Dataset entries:

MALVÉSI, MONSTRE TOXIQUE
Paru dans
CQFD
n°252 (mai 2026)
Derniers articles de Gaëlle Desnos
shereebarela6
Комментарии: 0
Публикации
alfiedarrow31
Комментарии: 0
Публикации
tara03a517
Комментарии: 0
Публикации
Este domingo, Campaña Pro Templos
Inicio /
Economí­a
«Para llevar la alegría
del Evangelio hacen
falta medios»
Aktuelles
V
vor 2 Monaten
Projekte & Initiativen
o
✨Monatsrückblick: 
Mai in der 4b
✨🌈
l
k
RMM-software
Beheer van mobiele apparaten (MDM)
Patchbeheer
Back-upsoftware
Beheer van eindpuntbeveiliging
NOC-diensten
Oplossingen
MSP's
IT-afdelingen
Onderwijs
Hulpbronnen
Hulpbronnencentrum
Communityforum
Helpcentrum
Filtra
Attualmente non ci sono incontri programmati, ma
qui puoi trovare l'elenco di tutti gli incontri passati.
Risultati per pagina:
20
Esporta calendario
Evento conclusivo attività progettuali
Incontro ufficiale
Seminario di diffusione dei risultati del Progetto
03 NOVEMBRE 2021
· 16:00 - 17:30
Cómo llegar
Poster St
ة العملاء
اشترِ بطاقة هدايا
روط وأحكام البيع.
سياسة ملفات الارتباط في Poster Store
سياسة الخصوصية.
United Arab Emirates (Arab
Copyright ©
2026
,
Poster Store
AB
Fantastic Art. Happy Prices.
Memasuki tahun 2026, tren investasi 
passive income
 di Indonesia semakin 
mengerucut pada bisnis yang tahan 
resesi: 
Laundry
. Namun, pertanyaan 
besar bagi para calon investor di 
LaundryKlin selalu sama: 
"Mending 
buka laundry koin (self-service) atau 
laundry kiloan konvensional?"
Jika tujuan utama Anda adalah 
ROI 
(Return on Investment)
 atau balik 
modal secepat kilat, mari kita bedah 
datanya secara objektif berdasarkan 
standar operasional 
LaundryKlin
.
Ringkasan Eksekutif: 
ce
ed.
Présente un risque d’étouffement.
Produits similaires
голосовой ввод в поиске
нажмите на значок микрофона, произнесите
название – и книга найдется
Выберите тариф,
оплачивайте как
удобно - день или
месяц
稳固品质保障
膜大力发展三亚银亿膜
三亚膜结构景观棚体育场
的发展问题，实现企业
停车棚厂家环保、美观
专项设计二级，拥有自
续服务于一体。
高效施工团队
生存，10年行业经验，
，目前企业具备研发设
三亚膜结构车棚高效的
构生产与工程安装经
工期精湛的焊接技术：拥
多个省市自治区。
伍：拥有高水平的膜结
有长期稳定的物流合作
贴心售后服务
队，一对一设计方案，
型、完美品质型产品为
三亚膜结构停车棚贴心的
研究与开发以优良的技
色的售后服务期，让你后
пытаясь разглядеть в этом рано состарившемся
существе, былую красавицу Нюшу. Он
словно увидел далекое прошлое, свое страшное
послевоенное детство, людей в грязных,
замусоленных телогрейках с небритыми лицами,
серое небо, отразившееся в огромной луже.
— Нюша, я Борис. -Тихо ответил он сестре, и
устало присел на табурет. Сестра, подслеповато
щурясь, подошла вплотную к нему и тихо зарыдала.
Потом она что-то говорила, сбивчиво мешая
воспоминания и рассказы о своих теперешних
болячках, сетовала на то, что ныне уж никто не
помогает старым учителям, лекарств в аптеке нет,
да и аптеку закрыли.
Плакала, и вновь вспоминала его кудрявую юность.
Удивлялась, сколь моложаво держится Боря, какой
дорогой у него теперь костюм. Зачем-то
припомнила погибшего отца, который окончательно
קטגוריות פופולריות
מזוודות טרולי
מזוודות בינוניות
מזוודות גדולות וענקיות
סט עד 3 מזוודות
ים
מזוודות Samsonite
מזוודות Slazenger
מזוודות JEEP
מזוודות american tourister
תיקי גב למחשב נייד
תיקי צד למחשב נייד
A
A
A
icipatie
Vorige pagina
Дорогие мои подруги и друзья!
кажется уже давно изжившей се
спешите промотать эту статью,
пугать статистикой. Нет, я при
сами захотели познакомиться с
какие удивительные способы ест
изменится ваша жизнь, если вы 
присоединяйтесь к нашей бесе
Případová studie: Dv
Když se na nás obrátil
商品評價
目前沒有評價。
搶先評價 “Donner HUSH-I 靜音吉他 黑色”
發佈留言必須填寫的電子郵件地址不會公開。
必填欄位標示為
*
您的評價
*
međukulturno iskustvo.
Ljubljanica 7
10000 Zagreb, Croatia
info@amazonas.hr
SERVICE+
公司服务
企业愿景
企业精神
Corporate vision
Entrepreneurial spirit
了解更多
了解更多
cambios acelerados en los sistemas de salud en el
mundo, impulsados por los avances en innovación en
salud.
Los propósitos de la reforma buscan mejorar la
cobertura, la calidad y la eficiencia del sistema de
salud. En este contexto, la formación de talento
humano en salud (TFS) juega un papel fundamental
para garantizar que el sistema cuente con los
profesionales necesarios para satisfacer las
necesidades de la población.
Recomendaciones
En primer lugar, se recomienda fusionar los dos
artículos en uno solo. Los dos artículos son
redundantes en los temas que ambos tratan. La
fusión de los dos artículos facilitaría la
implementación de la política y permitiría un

Task prompt: Each record above is to be reproduced verbatim.

Written reply:
MALVÉSI, MONSTRE TOXIQUE
Paru dans
CQFD
n°252 (mai 2026)
Derniers articles de Gaëlle Desnos
shereebarela6
Комментарии: 0
Публикации
alfiedarrow31
Комментарии: 0
Публикации
tara03a517
Комментарии: 0
Публикации
Este domingo, Campaña Pro Templos
Inicio /
Economí­a
«Para llevar la alegría
del Evangelio hacen
falta medios»
Aktuelles
V
vor 2 Monaten
Projekte & Initiativen
o
✨Monatsrückblick: 
Mai in der 4b
✨🌈
l
k
RMM-software
Beheer van mobiele apparaten (MDM)
Patchbeheer
Back-upsoftware
Beheer van eindpuntbeveiliging
NOC-diensten
Oplossingen
MSP's
IT-afdelingen
Onderwijs
Hulpbronnen
Hulpbronnencentrum
Communityforum
Helpcentrum
Filtra
Attualmente non ci sono incontri programmati, ma
qui puoi trovare l'elenco di tutti gli incontri passati.
Risultati per pagina:
20
Esporta calendario
Evento conclusivo attività progettuali
Incontro ufficiale
Seminario di diffusione dei risultati del Progetto
03 NOVEMBRE 2021
· 16:00 - 17:30
Cómo llegar
Poster St
ة العملاء
اشترِ بطاقة هدايا
روط وأحكام البيع.
سياسة ملفات الارتباط في Poster Store
سياسة الخصوصية.
United Arab Emirates (Arab
Copyright ©
2026
,
Poster Store
AB
Fantastic Art. Happy Prices.
Memasuki tahun 2026, tren investasi 
passive income
 di Indonesia semakin 
mengerucut pada bisnis yang tahan 
resesi: 
Laundry
. Namun, pertanyaan 
besar bagi para calon investor di 
LaundryKlin selalu sama: 
"Mending 
buka laundry koin (self-service) atau 
laundry kiloan konvensional?"
Jika tujuan utama Anda adalah 
ROI 
(Return on Investment)
 atau balik 
modal secepat kilat, mari kita bedah 
datanya secara objektif berdasarkan 
standar operasional 
LaundryKlin
.
Ringkasan Eksekutif: 
ce
ed.
Présente un risque d’étouffement.
Produits similaires
голосовой ввод в поиске
нажмите на значок микрофона, произнесите
название – и книга найдется
Выберите тариф,
оплачивайте как
удобно - день или
месяц
稳固品质保障
膜大力发展三亚银亿膜
三亚膜结构景观棚体育场
的发展问题，实现企业
停车棚厂家环保、美观
专项设计二级，拥有自
续服务于一体。
高效施工团队
生存，10年行业经验，
，目前企业具备研发设
三亚膜结构车棚高效的
构生产与工程安装经
工期精湛的焊接技术：拥
多个省市自治区。
伍：拥有高水平的膜结
有长期稳定的物流合作
贴心售后服务
队，一对一设计方案，
型、完美品质型产品为
三亚膜结构停车棚贴心的
研究与开发以优良的技
色的售后服务期，让你后
пытаясь разглядеть в этом рано состарившемся
существе, былую красавицу Нюшу. Он
словно увидел далекое прошлое, свое страшное
послевоенное детство, людей в грязных,
замусоленных телогрейках с небритыми лицами,
серое небо, отразившееся в огромной луже.
— Нюша, я Борис. -Тихо ответил он сестре, и
устало присел на табурет. Сестра, подслеповато
щурясь, подошла вплотную к нему и тихо зарыдала.
Потом она что-то говорила, сбивчиво мешая
воспоминания и рассказы о своих теперешних
болячках, сетовала на то, что ныне уж никто не
помогает старым учителям, лекарств в аптеке нет,
да и аптеку закрыли.
Плакала, и вновь вспоминала его кудрявую юность.
Удивлялась, сколь моложаво держится Боря, какой
дорогой у него теперь костюм. Зачем-то
припомнила погибшего отца, который окончательно
קטגוריות פופולריות
מזוודות טרולי
מזוודות בינוניות
מזוודות גדולות וענקיות
סט עד 3 מזוודות
ים
מזוודות Samsonite
מזוודות Slazenger
מזוודות JEEP
מזוודות american tourister
תיקי גב למחשב נייד
תיקי צד למחשב נייד
A
A
A
icipatie
Vorige pagina
Дорогие мои подруги и друзья!
кажется уже давно изжившей се
спешите промотать эту статью,
пугать статистикой. Нет, я при
сами захотели познакомиться с
какие удивительные способы ест
изменится ваша жизнь, если вы 
присоединяйтесь к нашей бесе
Případová studie: Dv
Když se na nás obrátil
商品評價
目前沒有評價。
搶先評價 “Donner HUSH-I 靜音吉他 黑色”
發佈留言必須填寫的電子郵件地址不會公開。
必填欄位標示為
*
您的評價
*
međukulturno iskustvo.
Ljubljanica 7
10000 Zagreb, Croatia
info@amazonas.hr
SERVICE+
公司服务
企业愿景
企业精神
Corporate vision
Entrepreneurial spirit
了解更多
了解更多
cambios acelerados en los sistemas de salud en el
mundo, impulsados por los avances en innovación en
salud.
Los propósitos de la reforma buscan mejorar la
cobertura, la calidad y la eficiencia del sistema de
salud. En este contexto, la formación de talento
humano en salud (TFS) juega un papel fundamental
para garantizar que el sistema cuente con los
profesionales necesarios para satisfacer las
necesidades de la población.
Recomendaciones
En primer lugar, se recomienda fusionar los dos
artículos en uno solo. Los dos artículos son
redundantes en los temas que ambos tratan. La
fusión de los dos artículos facilitaría la
implementación de la política y permitiría un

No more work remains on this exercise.